Indeed, as the Conservative leadership battle comes to a head this major domestic issue cannot be ignored. In this week’s television debate, both remaining hopefuls, Jeremy Hunt and Boris Johnson, agreed that the North-South divide needed addressing urgently, with Hunt “wholeheartedly” in support of the increasingly costly High Speed 2 railway, in the hopes that it will help unite the country. In this post, we’ll see how profound the North-South divide is in the high-growth space, in terms of distribution of companies and grant and equity funding, providing some insight into where further support is most needed.
High-growth companies by region
Map showing the percentage of UK high-growth companies in each region, percentages rounded to nearest integer.
Showing the distribution of high-growth companies in the UK, this map makes it immediately obvious that London dominates the scene, with more than a third (37%) residing in the capital. The steady flow of capital and interest from foreign investors outweighs the high cost of operating in the city, making it the most conducive place to start a new venture in the UK. With the second highest share of high-growth companies in the UK (15%), it’s clear that the South East benefits from the overflow of entrepreneurial activity from London.
This leaves a fairly thin spread of companies across the rest of England, with just 5% in the East Midlands and a low of 4% in the North East. The hive of high-growth activity around Manchester helps drive the share of companies in the North West to 9%, the highest level outside of the South.
Map showing the percentage of UK high-growth companies in each area. London has been separated so as not to distort figures for the wider region of The South. All figures rounded to the nearest integer.
When the regions are collated, a rather stark North-South divide becomes more apparent – London and the South have a fairly similar share of high-growth companies, 37% and 32% respectively (a combined 69%), leaving the Midlands with just 13% and the North with 20%. If we are to compare these figures with the percentage share of the population in England, London is punching well above its weight; the capital is home to 16% of the English population (8.9m), compared to 37% in the South, 20% in the Midlands and 28% in the North (population stats according to Statista).
Evidently there is a definitive divide in the distribution of companies across the country. As we now look at two of the main channels of financial support in place for these businesses, investment and grant funding, we’re presented with a chicken and egg problem; are there fewer high-growth companies in these areas because there’s not enough funding, or is there less funding because there aren’t the right type of companies there already? The answer is undoubtedly a mix of the two, but whatever the case, one might reasonably expect that distribution would be proportional to the number of high-growth businesses in each region. In the following maps we’ll look at funding levels in relation to the share of companies in each region and area in England.
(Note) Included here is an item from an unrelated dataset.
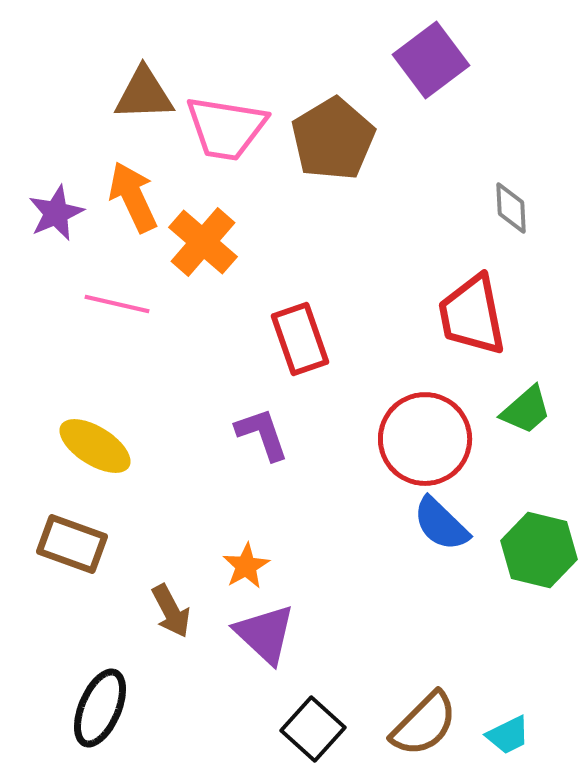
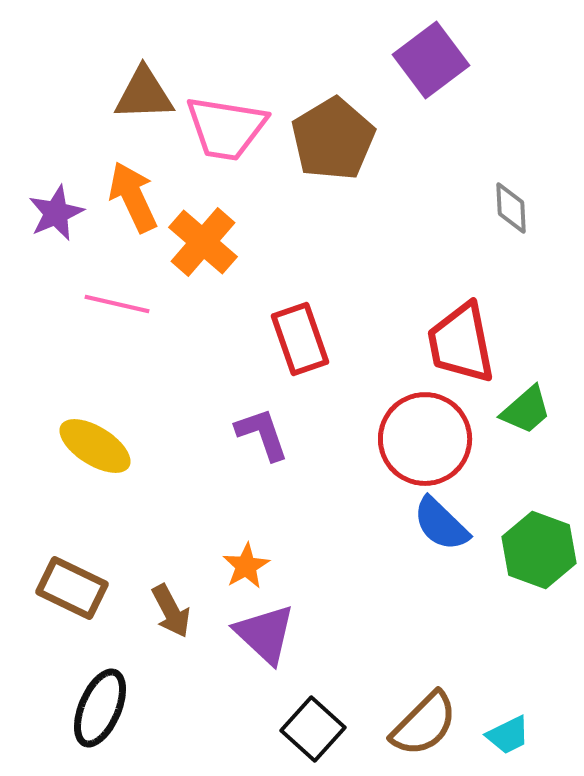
red trapezoid: moved 11 px left, 28 px down
brown rectangle: moved 44 px down; rotated 6 degrees clockwise
green hexagon: rotated 6 degrees clockwise
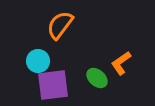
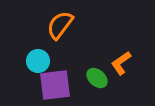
purple square: moved 2 px right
Equity distribution by region
Map showing the gap between the proportion of high-growth companies and equity DEALS per region. A positive result indicates that the NUMBER OF EQUITY DEALS per high-growth company is greater than the national average. All figures rounded to the nearest integer.
Looking at the difference between the proportion of high-growth companies in the regions and the share of equity deals that they have received since 2011, it is again immediately clear that London is disproportionately advantaged. The capital is somewhat of a black hole for UK funding – taking 53% of equity deals since 2011, 16% points more than its 37% share of high-growth companies. However, despite London’s significant allocation of funding, there are no standout ‘losers’: the corresponding 16% shortfall is shared across the remaining 8 regions, resulting in a much less aggressive 1-3% deficit in each region.
On a wider level, the funding gap between The North and The South sits at just 3%. It is only when we compare each area to the capital that the gap widens considerably (20, 21, and 23 percentage points between London and The South, The Midlands and The North respectively). When it comes to equity funding it seems the most pronounced divide in fact lies on the M25.
Map showing the gap between the proportion of high-growth companies and equity DEALS per area. A positive result indicates that the NUMBER of equity DEALS per high-growth company is greater than the national average. All figures rounded to the nearest integer.
London is often the most attractive location for Venture Capital investors in particular because of the population of young, fast-growing tech companies there that have the potential to provide substantial returns in a short amount of time. Other regions in the UK, especially in the North, have a higher proportion of more established, industrial businesses that are less attractive to VCs. Find a more in-depth look at where different investor types deploy their capital across the country here.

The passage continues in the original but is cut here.